──────── INFORMATION GIVEN ────────
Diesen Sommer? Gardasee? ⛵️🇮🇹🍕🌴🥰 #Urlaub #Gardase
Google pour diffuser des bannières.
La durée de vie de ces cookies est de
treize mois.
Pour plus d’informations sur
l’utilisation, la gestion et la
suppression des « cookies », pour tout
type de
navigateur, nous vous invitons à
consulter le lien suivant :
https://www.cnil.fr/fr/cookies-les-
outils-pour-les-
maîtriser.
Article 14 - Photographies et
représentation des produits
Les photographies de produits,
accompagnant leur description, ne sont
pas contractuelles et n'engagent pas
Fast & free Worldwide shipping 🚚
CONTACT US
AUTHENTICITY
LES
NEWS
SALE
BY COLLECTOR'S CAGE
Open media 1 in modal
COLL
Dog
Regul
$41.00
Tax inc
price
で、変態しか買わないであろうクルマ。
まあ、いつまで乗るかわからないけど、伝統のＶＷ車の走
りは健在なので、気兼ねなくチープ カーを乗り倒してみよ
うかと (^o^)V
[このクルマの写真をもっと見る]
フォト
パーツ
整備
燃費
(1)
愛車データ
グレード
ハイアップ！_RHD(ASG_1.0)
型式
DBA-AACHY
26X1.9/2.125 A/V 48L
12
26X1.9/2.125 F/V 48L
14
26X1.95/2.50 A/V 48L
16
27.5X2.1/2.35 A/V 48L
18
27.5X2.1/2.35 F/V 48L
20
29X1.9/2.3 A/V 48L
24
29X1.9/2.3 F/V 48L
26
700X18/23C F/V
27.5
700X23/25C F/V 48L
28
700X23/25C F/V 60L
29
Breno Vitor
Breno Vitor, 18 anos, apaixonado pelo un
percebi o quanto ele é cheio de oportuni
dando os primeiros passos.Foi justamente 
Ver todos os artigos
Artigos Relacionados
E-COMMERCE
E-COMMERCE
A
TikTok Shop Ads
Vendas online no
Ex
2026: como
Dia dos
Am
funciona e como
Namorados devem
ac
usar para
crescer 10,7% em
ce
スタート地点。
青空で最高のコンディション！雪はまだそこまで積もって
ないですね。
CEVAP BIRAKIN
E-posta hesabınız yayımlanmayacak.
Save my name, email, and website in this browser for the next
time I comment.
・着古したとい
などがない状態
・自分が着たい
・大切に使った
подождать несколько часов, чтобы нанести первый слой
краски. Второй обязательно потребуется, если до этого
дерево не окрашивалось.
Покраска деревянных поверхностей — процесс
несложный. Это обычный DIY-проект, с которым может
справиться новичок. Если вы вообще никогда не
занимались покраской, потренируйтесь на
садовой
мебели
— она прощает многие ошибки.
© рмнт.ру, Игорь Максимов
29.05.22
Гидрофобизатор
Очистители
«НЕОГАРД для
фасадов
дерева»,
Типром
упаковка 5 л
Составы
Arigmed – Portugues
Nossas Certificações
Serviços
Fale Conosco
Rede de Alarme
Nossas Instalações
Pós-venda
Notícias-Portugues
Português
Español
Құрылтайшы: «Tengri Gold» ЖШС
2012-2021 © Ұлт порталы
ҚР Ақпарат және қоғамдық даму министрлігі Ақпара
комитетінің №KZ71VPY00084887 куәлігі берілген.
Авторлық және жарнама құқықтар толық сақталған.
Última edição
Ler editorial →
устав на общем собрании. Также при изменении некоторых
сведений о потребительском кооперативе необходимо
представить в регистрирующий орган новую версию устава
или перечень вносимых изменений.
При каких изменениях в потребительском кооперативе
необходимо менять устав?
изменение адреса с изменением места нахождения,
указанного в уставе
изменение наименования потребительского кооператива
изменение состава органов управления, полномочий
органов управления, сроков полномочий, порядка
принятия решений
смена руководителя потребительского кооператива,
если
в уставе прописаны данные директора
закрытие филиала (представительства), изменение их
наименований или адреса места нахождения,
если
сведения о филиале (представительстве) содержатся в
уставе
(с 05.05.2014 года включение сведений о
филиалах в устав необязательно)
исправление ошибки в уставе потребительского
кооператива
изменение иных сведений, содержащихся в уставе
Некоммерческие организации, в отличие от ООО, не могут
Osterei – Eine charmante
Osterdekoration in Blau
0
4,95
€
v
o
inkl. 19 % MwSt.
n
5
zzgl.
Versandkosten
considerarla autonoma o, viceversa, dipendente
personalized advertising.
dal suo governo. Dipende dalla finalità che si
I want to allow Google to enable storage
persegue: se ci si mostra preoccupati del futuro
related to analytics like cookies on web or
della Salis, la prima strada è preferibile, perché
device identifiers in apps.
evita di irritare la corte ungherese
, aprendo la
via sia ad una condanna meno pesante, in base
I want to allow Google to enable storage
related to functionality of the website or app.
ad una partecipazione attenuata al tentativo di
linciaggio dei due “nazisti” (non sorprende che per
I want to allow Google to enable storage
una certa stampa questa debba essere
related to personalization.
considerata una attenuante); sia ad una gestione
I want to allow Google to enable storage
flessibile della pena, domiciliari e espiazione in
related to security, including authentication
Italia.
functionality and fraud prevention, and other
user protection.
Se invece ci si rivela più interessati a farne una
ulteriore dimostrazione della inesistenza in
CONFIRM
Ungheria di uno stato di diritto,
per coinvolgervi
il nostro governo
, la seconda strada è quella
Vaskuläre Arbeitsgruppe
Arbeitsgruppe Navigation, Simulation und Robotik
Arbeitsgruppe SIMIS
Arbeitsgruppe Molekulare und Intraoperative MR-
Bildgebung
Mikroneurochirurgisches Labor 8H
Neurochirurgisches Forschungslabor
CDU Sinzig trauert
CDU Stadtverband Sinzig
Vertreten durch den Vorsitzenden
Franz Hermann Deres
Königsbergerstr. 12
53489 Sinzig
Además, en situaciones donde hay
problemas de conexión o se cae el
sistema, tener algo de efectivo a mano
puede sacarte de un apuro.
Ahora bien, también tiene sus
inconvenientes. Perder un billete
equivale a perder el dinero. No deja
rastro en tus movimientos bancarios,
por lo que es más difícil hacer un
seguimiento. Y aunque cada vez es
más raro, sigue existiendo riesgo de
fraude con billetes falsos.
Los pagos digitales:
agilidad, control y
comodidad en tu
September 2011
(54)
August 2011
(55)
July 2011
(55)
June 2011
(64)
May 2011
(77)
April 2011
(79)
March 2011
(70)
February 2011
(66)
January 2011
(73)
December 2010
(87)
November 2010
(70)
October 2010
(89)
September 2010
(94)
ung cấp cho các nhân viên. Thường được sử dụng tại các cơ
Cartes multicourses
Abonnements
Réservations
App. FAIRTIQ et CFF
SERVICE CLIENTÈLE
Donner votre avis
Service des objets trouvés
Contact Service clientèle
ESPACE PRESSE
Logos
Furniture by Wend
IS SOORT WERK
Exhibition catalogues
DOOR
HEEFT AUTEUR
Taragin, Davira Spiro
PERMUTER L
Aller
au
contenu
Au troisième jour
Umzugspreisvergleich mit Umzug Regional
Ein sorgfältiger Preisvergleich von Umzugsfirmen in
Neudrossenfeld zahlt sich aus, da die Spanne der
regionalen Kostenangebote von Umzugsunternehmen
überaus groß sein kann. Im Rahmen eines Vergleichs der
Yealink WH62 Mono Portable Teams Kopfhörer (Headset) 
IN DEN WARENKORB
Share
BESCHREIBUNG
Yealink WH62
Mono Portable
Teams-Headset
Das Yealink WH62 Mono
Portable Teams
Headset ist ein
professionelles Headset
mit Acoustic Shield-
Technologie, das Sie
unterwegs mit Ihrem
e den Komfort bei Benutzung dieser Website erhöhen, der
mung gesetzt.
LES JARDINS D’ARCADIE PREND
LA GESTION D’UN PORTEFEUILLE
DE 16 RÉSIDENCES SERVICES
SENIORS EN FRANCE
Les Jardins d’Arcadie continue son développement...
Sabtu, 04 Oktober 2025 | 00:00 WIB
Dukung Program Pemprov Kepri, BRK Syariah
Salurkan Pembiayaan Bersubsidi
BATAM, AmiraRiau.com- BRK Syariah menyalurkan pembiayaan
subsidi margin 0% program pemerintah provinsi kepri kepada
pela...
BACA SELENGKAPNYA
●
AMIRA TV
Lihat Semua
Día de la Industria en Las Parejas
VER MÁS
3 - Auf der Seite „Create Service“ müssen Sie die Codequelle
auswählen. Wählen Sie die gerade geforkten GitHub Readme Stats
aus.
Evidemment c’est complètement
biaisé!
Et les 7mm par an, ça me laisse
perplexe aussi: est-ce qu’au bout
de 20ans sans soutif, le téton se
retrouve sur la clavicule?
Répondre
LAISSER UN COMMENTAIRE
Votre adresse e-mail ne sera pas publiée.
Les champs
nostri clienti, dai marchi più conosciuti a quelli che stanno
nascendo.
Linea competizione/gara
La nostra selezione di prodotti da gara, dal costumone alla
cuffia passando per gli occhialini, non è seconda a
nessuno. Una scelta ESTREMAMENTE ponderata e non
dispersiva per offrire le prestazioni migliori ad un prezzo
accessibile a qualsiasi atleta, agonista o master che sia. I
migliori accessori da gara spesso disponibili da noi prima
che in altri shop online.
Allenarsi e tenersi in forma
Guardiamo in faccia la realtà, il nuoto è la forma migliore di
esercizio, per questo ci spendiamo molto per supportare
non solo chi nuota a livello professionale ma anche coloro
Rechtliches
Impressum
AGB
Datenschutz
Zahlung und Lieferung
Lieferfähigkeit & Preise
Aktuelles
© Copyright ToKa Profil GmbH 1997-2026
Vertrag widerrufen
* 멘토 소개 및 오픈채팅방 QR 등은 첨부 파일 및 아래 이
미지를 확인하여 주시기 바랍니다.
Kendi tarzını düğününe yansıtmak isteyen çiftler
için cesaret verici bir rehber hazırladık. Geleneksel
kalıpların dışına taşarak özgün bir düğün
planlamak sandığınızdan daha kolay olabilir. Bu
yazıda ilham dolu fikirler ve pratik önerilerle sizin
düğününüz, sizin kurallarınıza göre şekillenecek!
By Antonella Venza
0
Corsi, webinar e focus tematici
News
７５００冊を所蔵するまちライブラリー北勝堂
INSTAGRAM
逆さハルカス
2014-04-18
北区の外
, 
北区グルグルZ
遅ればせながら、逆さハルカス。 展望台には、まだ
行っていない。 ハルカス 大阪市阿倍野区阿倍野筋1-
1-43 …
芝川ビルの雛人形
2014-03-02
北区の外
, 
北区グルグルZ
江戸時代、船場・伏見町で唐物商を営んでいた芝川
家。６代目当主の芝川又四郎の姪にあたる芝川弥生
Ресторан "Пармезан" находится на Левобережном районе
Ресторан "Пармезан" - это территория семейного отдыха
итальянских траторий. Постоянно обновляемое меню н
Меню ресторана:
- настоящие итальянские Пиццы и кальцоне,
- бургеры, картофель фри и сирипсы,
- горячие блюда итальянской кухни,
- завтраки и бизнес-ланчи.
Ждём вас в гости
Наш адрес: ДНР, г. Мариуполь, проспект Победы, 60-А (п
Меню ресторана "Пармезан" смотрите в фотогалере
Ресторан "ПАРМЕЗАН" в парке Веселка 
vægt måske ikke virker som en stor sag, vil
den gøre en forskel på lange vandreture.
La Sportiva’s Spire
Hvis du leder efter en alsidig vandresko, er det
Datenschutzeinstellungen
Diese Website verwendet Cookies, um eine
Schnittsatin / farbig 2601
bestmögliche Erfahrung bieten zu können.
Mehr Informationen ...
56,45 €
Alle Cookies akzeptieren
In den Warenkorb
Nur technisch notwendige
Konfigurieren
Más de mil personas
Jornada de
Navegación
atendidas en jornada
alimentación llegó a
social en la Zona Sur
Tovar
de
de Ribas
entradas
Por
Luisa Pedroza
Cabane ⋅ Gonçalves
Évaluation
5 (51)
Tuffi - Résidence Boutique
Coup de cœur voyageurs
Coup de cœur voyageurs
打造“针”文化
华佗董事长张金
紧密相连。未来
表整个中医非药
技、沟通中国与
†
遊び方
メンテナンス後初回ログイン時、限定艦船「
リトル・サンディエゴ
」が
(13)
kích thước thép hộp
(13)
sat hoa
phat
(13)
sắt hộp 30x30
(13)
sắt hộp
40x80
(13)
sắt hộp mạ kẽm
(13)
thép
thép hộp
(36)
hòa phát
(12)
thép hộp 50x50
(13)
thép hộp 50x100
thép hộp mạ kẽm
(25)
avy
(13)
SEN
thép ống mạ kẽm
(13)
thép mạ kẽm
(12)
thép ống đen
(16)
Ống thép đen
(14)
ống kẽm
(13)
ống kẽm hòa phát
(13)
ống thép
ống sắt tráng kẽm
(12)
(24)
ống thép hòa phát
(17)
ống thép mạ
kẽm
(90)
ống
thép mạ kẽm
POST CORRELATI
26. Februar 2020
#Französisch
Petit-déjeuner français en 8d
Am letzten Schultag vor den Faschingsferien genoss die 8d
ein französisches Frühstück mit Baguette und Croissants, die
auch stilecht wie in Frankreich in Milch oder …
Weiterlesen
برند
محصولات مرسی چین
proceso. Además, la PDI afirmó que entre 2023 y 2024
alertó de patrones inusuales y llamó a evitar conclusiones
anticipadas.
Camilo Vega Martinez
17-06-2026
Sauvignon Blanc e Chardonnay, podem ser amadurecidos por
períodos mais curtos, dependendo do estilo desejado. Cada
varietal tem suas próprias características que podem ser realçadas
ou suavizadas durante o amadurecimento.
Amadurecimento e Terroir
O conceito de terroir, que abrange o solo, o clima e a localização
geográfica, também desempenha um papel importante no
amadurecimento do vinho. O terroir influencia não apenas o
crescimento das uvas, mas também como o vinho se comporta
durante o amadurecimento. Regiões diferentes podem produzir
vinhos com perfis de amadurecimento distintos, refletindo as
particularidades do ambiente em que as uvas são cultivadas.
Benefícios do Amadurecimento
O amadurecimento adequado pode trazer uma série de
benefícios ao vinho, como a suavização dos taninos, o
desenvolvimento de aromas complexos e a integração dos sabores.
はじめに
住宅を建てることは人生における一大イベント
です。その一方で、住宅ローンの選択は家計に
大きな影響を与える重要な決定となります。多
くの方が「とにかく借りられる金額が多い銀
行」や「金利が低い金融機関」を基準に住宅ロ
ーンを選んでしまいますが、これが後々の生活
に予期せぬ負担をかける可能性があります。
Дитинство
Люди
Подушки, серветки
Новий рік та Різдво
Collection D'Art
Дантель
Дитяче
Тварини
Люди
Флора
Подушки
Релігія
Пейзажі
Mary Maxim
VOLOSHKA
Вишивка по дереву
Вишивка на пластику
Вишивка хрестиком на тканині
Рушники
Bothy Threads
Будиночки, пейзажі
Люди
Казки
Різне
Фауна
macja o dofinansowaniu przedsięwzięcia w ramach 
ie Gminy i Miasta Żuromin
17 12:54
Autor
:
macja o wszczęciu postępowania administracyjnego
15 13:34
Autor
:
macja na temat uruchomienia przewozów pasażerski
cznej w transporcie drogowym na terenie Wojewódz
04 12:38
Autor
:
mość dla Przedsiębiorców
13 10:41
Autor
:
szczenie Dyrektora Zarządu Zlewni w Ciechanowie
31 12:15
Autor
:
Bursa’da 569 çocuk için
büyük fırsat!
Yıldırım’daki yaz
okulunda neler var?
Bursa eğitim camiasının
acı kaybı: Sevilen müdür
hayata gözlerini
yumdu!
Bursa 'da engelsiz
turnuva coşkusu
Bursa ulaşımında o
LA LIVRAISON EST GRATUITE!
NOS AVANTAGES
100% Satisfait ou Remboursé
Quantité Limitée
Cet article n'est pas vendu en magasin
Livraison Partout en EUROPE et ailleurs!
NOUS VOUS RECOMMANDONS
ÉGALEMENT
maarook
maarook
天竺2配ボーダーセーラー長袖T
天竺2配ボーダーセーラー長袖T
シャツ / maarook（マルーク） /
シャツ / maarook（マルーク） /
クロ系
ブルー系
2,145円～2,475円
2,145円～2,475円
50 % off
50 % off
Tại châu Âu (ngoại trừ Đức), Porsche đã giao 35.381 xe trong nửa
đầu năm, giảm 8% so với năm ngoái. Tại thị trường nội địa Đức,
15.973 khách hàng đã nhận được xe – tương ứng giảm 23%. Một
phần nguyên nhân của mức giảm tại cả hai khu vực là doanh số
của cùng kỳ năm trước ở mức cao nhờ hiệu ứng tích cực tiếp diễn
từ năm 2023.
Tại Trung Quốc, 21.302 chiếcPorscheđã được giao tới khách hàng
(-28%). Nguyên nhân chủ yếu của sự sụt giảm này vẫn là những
────────
**EXERCISE DETAILS:** Exactly as written, repeat each line from the beginning of the data above to the line containing "représentation des produits", inclusive.

**ANSWER SPACE:**
Diesen Sommer? Gardasee? ⛵️🇮🇹🍕🌴🥰 #Urlaub #Gardase
Google pour diffuser des bannières.
La durée de vie de ces cookies est de
treize mois.
Pour plus d’informations sur
l’utilisation, la gestion et la
suppression des « cookies », pour tout
type de
navigateur, nous vous invitons à
consulter le lien suivant :
https://www.cnil.fr/fr/cookies-les-
outils-pour-les-
maîtriser.
Article 14 - Photographies et
représentation des produits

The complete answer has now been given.